Your objective: Filter these entries down to lines holding "banken".

Extracted material:
------------------------------

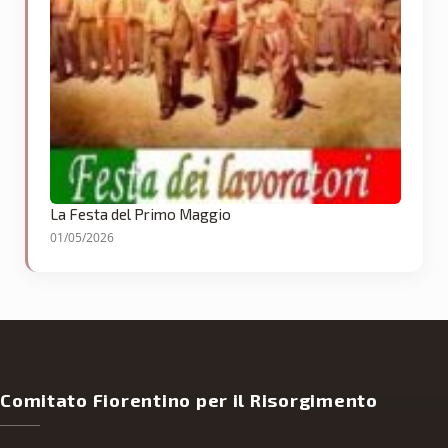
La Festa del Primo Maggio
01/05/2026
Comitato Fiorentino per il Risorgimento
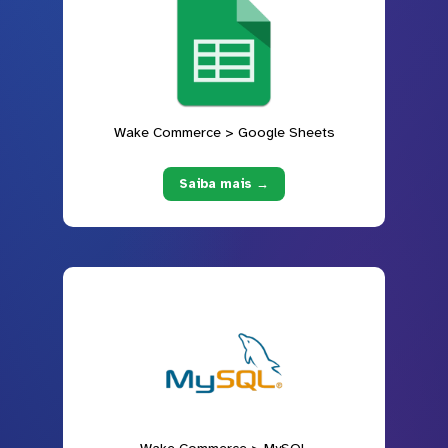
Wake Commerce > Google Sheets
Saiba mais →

------------------------------

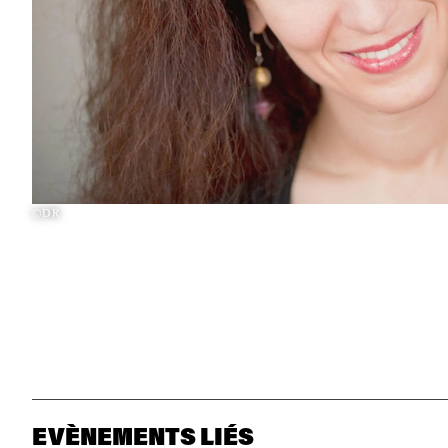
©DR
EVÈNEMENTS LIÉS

------------------------------

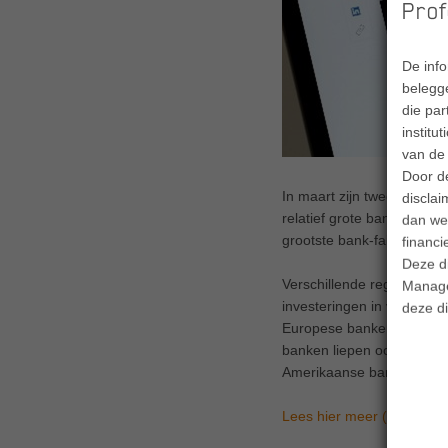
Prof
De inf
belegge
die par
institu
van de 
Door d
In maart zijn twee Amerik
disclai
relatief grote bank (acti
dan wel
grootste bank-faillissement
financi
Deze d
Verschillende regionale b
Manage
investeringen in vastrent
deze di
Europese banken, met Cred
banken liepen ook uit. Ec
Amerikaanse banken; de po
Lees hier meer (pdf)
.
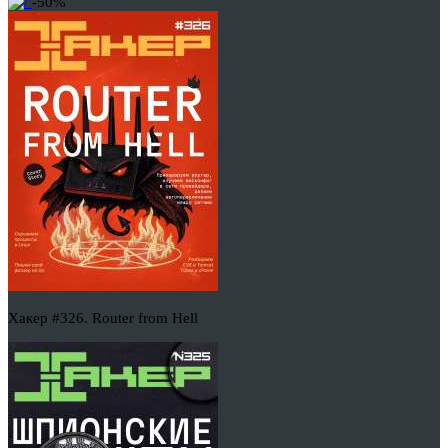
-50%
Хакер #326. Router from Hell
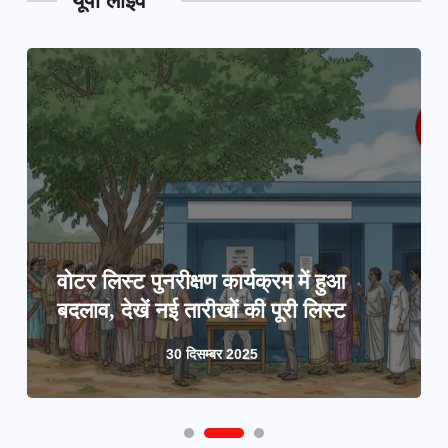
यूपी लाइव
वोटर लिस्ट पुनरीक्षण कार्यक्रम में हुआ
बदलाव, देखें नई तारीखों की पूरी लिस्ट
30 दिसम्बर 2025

------------------------------

Reply to the exercise:
Europese banken, met Cred
banken liepen ook uit. Ec
Amerikaanse banken; de po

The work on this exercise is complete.